"I don't know about that unfortunate dog, but I think you like to be stranded, Mr. Writer," Lupita said. Clearly the weather wasn't on her mind; that wasn't why she'd called.

  Sometimes, Lupita became convinced that people were watching the house on Cluny Drive; occasionally, they were. Shy fans, a few every year--mildly obsessed readers, just hoping to get a look at the author. Or lowlifes from the media, maybe--hoping to see what? (Another double shooting, perhaps.)

  Some sleazy Canadian magazine had published a map of where Toronto's celebrities lived; Danny's house on Cluny Drive had been included. Not often, but once a month or so, an autograph-seeker came to the door; Lupita shooed them away, as if they were beggars. "He gets paid to write books--not sign them!" the cleaning woman would say.

  Some half-wit in the media had actually written about Lupita: "The reclusive writer's live-in girlfriend appears to be a stout, Hispanic-looking person--an older woman with an extremely protective disposition." Lupita hadn't been amused; both the stout and the older grievously troubled her. (As for Lupita's disposition, she was more protective than ever.)

  "There's someone looking for you, Senor Writer," Lupita now told him on his cell phone. "I wouldn't go so far as to call her a stalker--not yet--but she is determined to find you, I can tell you that."

  "How determined?" Danny asked.

  "I wouldn't let her in!" Lupita exclaimed. "And I didn't tell her where you were, of course."

  "Of course," Danny repeated. "What did she want?"

  "She wouldn't say--she's very haughty. She looks right through you--if looks could kill, as they say!--and she boldly hinted that she knew where you were. She was fishing for more information, I think, but I wouldn't take the bait," Lupita said, proudly.

  "Boldly hinted how?" Danny asked.

  "She was unnaturally informed," Lupita said. "She asked if you were up on that island you'd once lived on with the screenwriter! I said, ' What island?' Well, you should have seen how she looked at me then!"

  "As if she knew you were lying?" Danny asked.

  "Yes!" Lupita cried. "Maybe she's a witch!"

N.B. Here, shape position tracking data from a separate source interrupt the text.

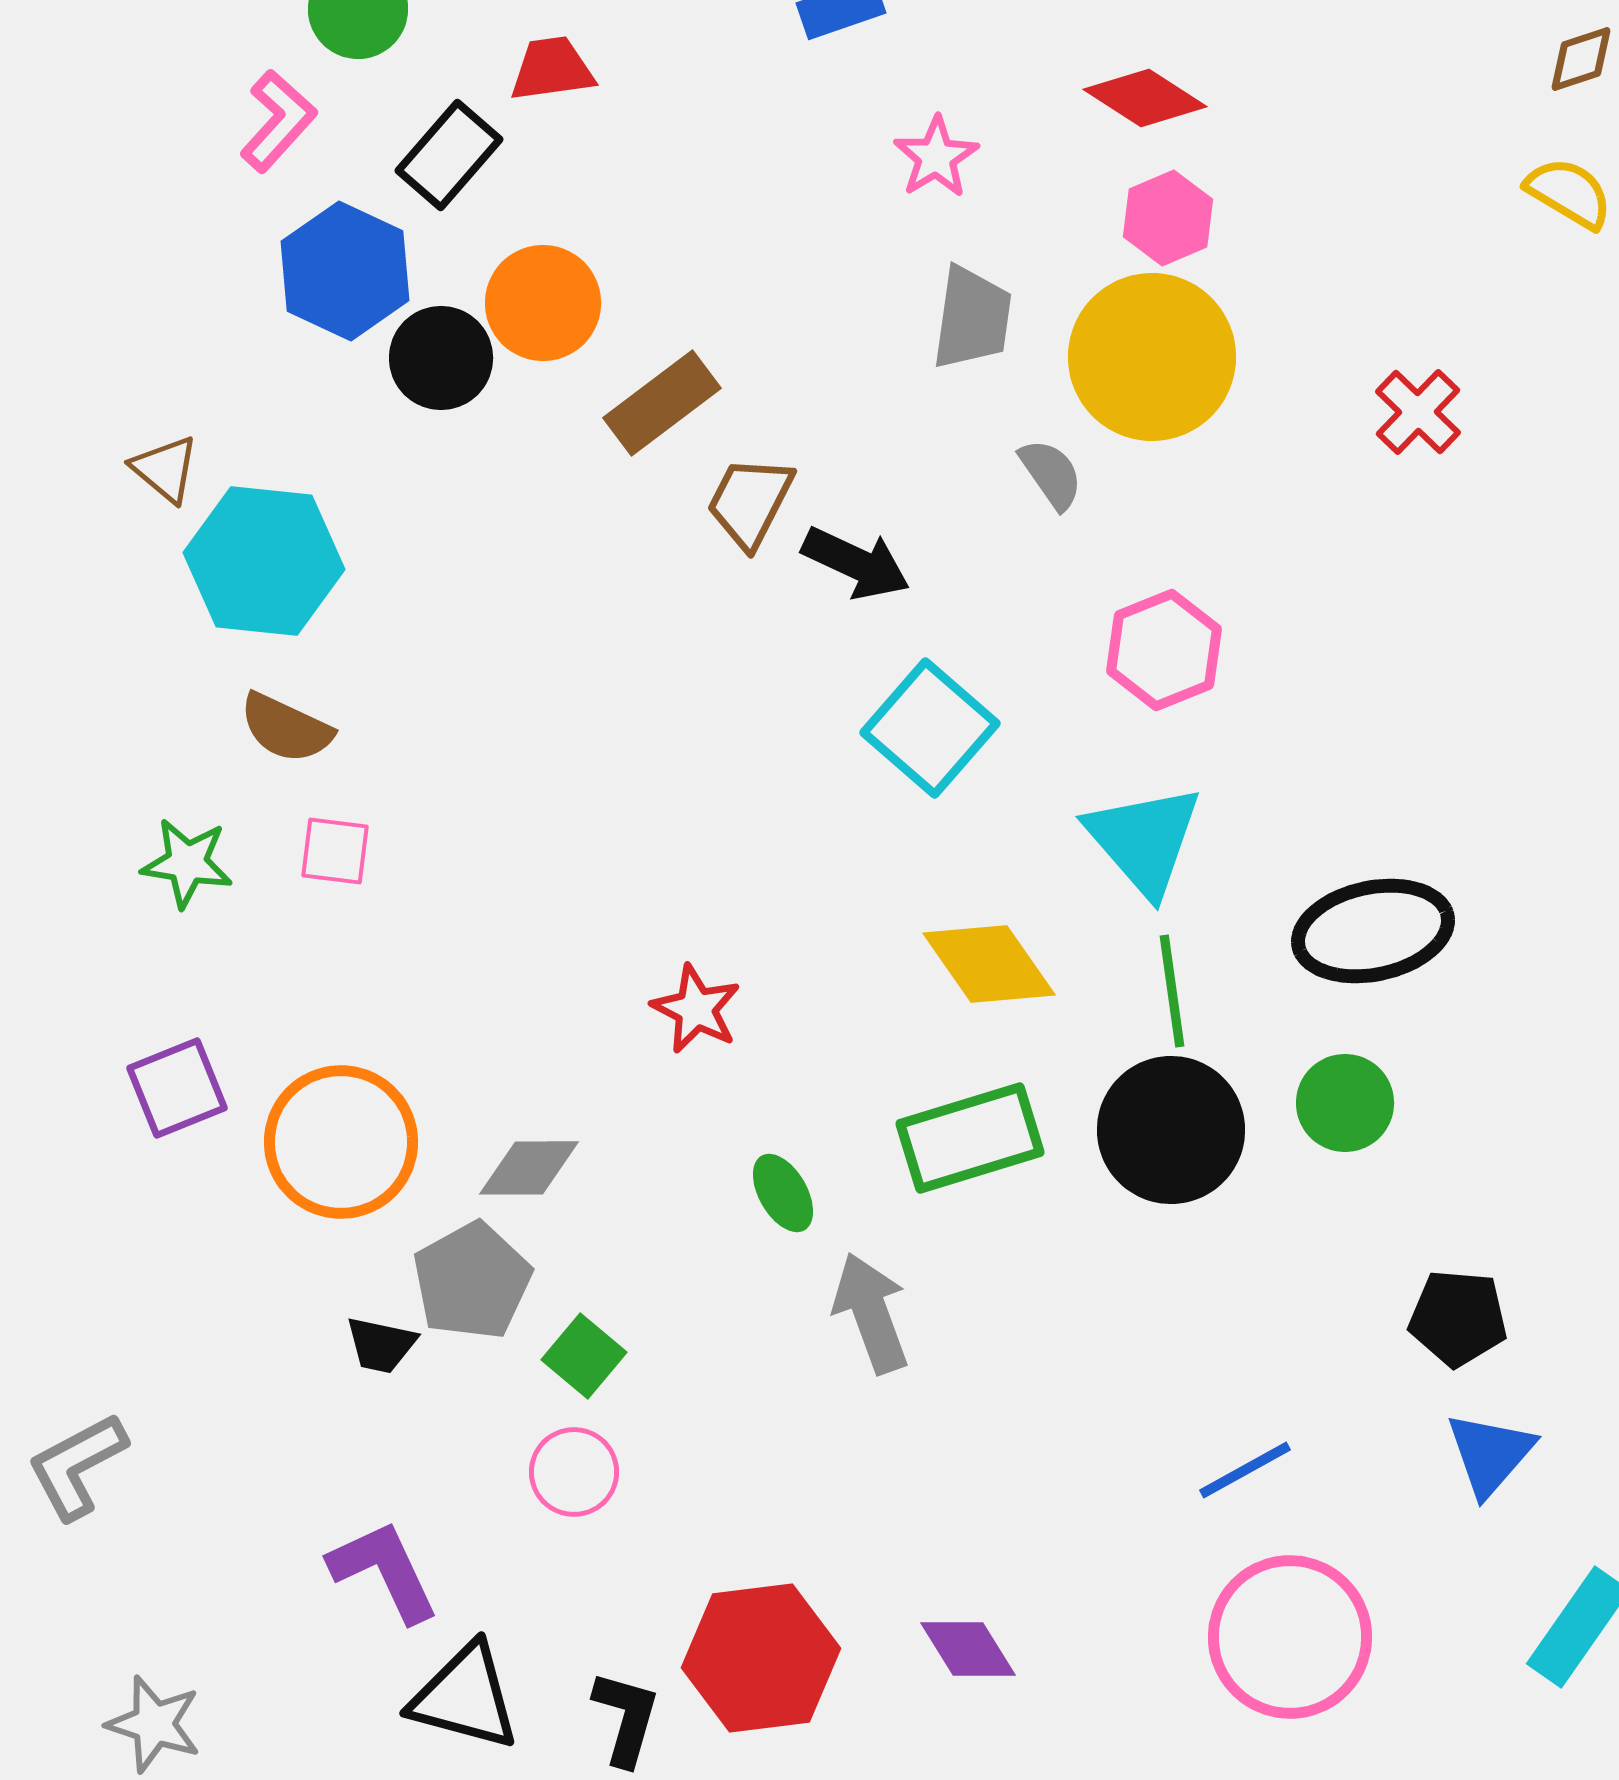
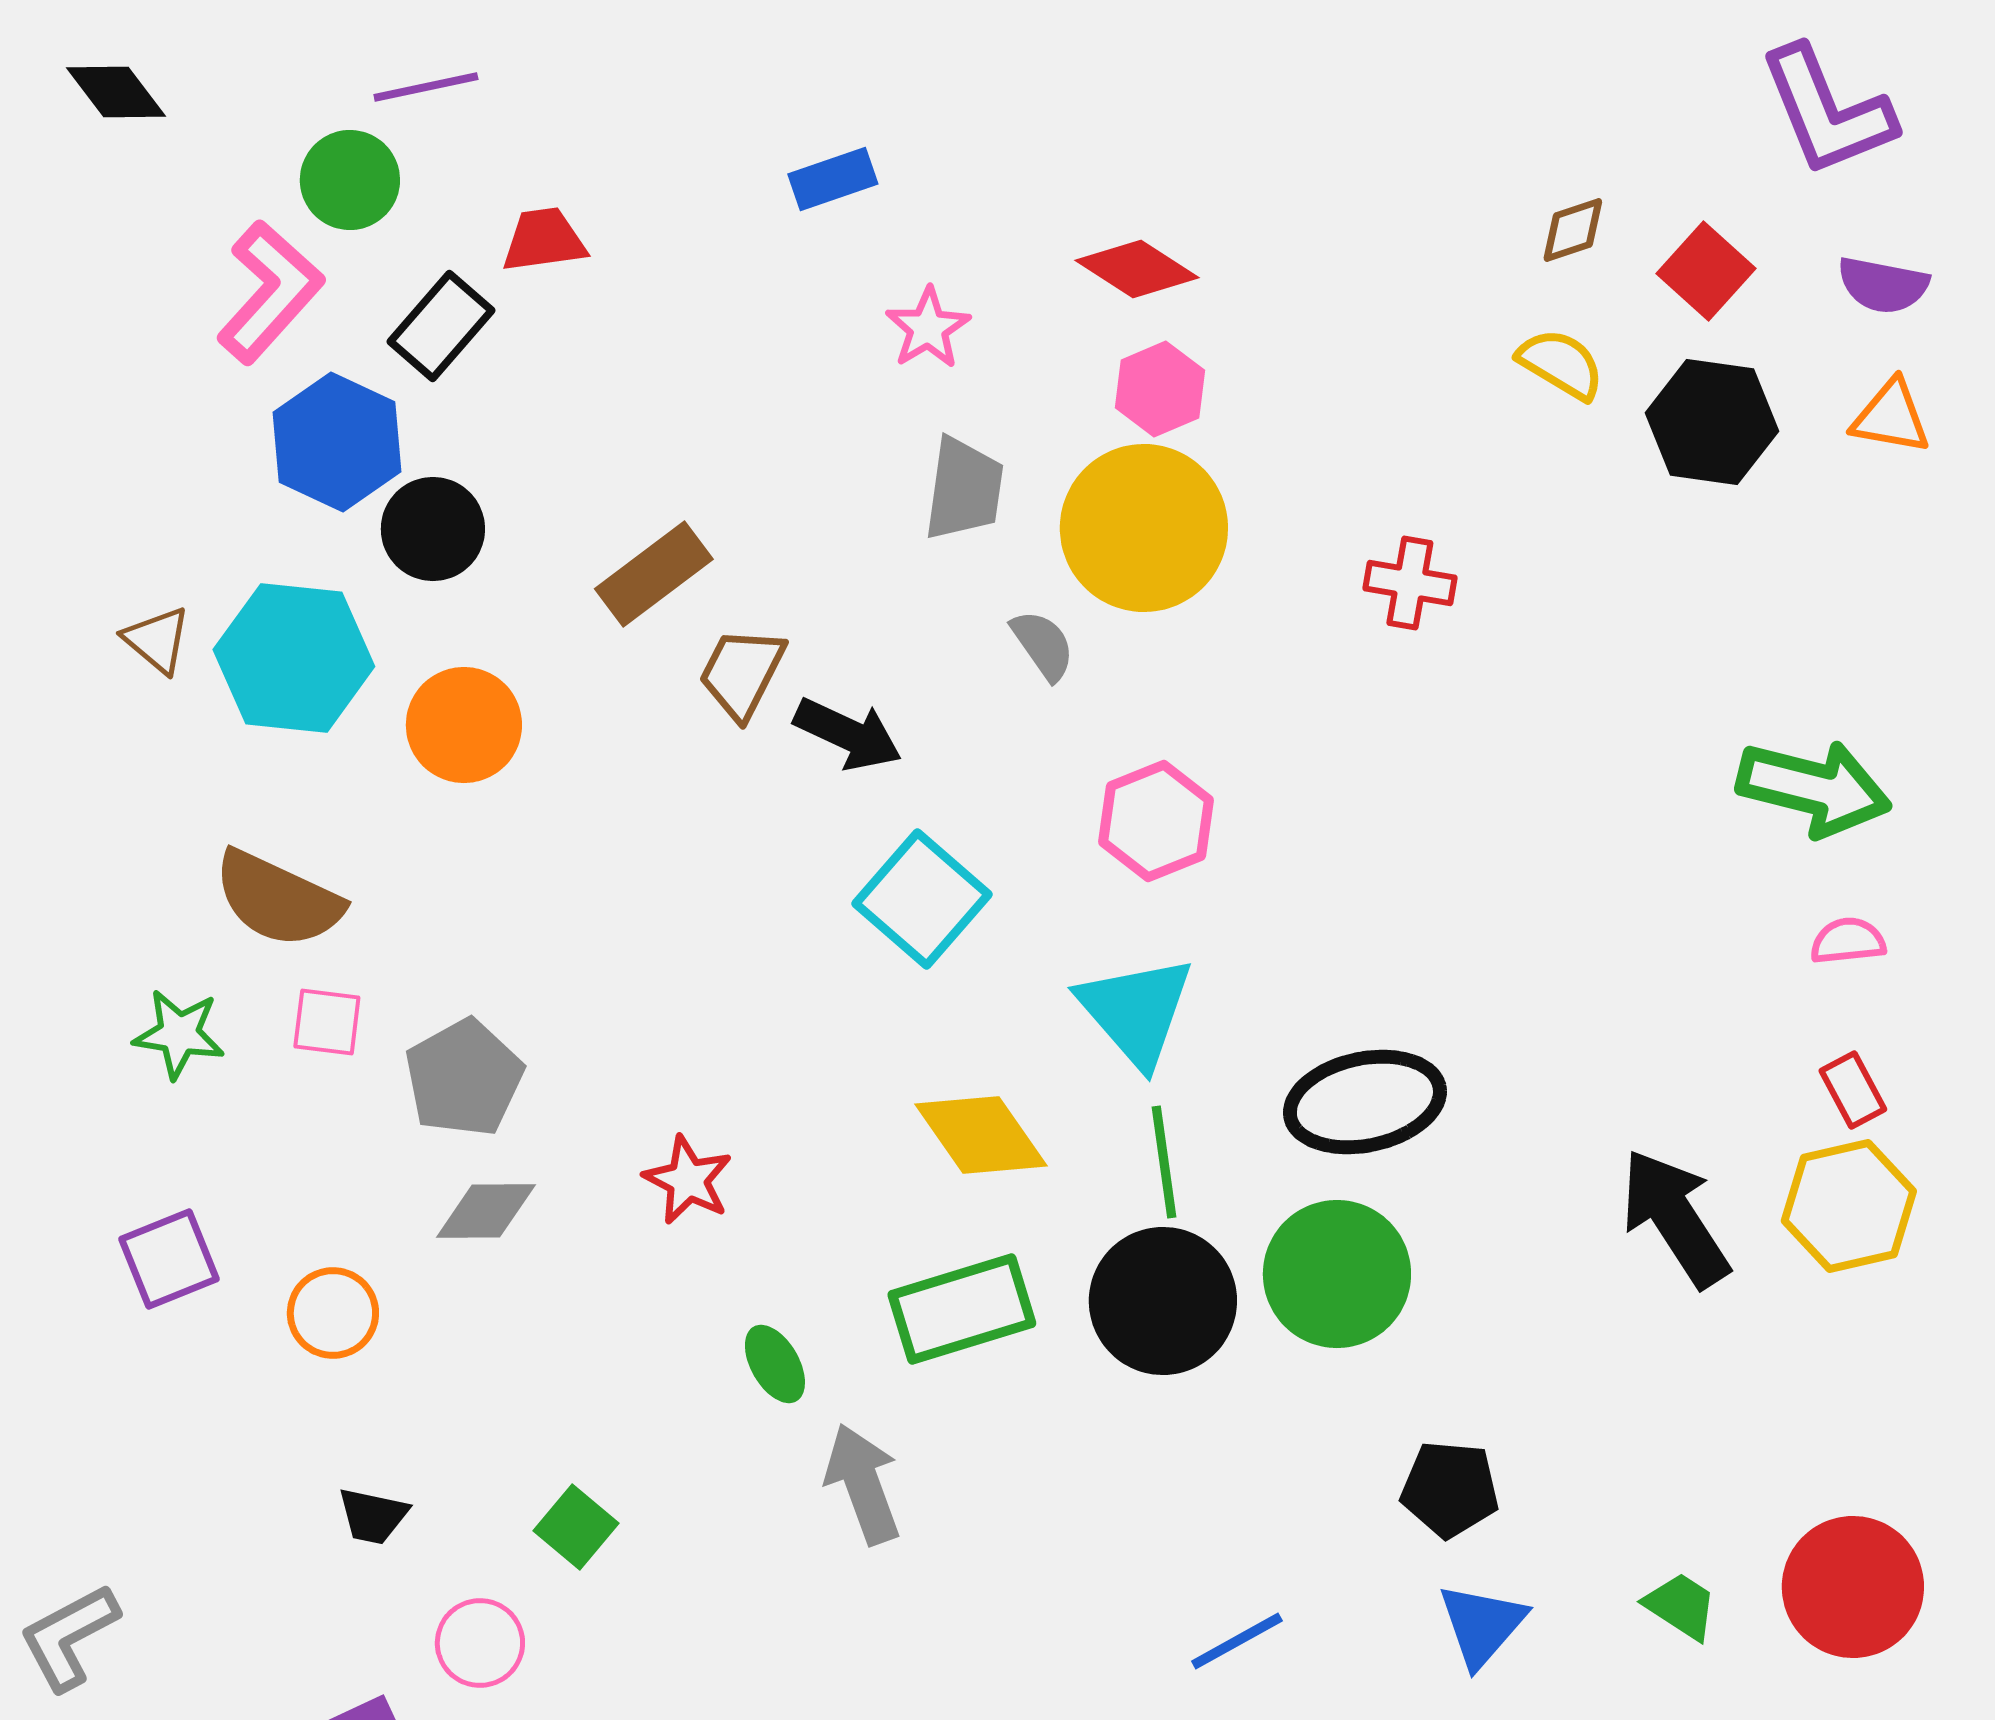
pink L-shape: (278, 121) -> (270, 292), size x1.4
orange circle: (543, 303) -> (464, 725), moved
red cross: (1418, 412) -> (1410, 583), turned -34
cyan hexagon: (264, 561) -> (294, 658), moved
brown semicircle: (286, 728) -> (278, 899), size x1.4
green circle: (1345, 1103) -> (1337, 1274), size x1.5
orange circle: (341, 1142) -> (333, 1313), size x0.6
gray diamond: (529, 1168) -> (486, 1211), moved
gray pentagon: (472, 1281) -> (464, 1078), moved
pink circle: (574, 1472) -> (480, 1643), moved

  But every Danny Angel fan knew that he'd lived with Charlotte Turner, and that they'd gone to Georgian Bay in the summer; it had even been written somewhere that the allegedly reclusive writer was spending his winters on a remote island in Lake Huron. (Well, it was "remote" in the winter, anyway.) For a Danny Angel reader, this was basically an intelligent guess; it hardly meant that the woman looking for the writer had witchlike powers.

  "What did this woman look like, Lupita?" Danny asked; he was tempted to ask the Mexican cleaning woman if she'd spotted a broom, or if the unnaturally informed woman had been attended by the smell of smoke or the crackling sound of a fire.

  "She was really scary-looking!" Lupita declared. "Big shoulders--like a man! She was hulking!"

  "Hulking," Danny repeated, reminding himself of his dad. (He was the cook's son, clearly--repetition was in his genes.)

  "She looked like she lived in a gym," Lupita explained. "You wouldn't want to mess with her, believe me."

  The word bodybuilder was on the writer's lips, but he didn't say it. Lupita's combined impressions suddenly caused Danny to conjure the spirit of Lady Sky, for hadn't Amy looked like she lived in a gym? Hadn't Lady Sky been capable of looking right through you? (If looks could kill, indeed!) And hadn't Amy been a hulking presence? Somehow the haughty word didn't suit Lady Sky, but the writer understood that this may have been Lupita's misinterpretation.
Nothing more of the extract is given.